- [TASK OBJECTIVE] Your answer should repeat every line of the records below in which the word "other" appears.

- [Bounding box prediction data]
******************************

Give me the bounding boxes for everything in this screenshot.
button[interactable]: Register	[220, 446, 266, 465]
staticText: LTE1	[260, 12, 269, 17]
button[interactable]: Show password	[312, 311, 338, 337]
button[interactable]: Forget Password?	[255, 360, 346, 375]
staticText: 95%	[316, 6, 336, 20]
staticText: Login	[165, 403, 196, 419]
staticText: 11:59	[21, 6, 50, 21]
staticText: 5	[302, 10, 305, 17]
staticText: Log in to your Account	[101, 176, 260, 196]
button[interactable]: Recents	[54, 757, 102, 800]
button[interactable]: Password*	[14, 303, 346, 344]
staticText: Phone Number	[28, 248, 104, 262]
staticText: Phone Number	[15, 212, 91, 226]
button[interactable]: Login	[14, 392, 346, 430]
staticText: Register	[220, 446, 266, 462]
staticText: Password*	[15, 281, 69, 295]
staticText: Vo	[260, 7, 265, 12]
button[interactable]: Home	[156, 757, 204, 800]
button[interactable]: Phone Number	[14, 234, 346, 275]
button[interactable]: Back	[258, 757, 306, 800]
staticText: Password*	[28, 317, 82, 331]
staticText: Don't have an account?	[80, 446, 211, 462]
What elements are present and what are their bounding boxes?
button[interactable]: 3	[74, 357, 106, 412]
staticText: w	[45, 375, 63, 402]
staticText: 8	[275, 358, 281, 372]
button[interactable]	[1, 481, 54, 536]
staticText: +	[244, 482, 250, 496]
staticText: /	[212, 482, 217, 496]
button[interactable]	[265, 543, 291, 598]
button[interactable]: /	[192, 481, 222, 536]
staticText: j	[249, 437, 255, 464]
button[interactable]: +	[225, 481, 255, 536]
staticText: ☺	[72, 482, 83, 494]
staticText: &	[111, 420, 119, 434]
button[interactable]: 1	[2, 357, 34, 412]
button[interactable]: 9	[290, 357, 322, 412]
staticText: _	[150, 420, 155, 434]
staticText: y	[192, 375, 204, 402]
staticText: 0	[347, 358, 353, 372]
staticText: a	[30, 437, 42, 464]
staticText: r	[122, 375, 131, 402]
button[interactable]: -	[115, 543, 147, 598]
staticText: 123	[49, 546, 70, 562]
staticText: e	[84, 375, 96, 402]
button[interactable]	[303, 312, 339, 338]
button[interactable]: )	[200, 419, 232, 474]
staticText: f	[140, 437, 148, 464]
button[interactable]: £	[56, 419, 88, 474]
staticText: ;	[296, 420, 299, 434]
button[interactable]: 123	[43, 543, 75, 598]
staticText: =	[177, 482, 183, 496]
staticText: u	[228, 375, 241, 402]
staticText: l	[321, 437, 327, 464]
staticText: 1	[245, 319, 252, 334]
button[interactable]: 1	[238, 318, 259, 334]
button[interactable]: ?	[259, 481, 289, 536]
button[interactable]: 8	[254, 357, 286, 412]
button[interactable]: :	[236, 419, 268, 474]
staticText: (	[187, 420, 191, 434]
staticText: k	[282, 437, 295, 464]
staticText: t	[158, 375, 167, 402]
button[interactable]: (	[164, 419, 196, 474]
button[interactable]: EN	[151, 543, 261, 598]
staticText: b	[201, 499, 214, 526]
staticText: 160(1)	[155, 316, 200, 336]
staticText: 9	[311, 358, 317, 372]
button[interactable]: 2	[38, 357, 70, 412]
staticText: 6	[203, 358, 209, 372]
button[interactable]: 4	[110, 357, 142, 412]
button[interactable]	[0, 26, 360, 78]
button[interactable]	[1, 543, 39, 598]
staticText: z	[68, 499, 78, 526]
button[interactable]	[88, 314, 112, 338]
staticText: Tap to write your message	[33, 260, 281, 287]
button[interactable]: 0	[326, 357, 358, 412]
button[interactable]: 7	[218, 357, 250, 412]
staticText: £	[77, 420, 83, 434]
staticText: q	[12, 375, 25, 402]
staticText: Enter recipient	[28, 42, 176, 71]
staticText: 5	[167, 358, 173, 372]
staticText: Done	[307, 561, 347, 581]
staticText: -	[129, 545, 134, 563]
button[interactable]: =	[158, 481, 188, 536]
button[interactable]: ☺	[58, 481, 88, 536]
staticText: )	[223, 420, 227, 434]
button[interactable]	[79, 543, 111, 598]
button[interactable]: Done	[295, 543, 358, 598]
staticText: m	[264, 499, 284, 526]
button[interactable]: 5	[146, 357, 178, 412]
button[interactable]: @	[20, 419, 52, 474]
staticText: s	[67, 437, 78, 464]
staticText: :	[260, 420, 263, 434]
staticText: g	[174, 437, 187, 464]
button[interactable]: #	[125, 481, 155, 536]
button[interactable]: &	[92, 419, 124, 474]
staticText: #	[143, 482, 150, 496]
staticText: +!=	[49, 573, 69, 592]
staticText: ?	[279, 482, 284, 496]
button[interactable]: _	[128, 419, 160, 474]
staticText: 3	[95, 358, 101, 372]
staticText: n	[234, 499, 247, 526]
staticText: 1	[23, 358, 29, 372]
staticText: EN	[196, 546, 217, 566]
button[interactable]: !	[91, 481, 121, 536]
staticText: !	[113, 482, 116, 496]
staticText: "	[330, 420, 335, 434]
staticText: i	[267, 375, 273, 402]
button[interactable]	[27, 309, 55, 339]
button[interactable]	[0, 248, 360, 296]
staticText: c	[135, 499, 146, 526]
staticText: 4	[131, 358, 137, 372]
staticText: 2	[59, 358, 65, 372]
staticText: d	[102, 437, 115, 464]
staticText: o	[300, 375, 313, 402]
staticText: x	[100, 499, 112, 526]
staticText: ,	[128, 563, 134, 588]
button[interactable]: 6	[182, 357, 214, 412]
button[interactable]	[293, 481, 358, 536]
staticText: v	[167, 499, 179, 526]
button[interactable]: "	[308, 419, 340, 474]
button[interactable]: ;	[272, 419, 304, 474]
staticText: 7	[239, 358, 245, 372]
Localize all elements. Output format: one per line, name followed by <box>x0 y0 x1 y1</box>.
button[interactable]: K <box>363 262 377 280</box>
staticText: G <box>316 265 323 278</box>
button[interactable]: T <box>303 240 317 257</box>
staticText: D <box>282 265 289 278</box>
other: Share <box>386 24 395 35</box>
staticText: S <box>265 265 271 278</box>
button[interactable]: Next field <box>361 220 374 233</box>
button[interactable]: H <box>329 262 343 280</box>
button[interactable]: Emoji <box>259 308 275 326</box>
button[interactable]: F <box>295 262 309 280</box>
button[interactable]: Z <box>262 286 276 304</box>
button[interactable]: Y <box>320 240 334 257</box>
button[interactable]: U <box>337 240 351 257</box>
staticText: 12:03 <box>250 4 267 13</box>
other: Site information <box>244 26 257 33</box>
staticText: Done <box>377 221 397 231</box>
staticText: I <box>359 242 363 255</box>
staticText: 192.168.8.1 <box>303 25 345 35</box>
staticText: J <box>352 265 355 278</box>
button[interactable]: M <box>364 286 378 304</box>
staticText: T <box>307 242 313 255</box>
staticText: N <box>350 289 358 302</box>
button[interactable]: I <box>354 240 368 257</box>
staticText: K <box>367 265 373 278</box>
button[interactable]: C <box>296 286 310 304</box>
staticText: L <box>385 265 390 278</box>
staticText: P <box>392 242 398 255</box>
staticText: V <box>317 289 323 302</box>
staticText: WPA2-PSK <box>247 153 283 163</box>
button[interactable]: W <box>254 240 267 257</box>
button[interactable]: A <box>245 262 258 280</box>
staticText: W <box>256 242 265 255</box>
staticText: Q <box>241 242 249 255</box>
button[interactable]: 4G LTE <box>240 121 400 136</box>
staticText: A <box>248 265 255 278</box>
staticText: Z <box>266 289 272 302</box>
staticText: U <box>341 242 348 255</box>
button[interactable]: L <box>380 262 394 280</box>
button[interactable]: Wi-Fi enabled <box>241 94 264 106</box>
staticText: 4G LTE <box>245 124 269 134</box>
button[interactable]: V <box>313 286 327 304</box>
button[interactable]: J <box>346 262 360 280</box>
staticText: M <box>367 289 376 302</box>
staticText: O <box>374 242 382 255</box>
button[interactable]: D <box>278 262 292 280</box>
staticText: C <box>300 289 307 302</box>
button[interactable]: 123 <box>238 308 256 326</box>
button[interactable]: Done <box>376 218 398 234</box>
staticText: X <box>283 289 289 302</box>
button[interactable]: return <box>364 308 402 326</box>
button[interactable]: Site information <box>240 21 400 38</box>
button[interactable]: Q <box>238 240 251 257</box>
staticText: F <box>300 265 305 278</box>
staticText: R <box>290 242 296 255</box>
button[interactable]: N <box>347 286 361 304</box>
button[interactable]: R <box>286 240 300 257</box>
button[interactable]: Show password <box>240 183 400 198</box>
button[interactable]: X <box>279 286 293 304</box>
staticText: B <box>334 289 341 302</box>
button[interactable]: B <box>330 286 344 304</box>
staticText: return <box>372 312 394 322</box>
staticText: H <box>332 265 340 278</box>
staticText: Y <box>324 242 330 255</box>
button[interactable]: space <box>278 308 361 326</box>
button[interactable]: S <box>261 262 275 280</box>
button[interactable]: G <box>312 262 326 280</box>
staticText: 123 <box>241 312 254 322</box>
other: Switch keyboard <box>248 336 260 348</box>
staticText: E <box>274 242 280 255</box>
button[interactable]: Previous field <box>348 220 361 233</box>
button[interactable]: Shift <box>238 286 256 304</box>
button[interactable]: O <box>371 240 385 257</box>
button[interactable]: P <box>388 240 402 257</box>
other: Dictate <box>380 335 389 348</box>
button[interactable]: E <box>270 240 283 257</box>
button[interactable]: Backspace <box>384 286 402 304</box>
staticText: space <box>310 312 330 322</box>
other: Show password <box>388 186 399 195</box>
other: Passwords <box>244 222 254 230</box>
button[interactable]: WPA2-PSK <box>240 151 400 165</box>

******************************

- [REPLY]
other: Share <box>386 24 395 35</box>
other: Site information <box>244 26 257 33</box>
other: Switch keyboard <box>248 336 260 348</box>
other: Dictate <box>380 335 389 348</box>
other: Show password <box>388 186 399 195</box>
other: Passwords <box>244 222 254 230</box>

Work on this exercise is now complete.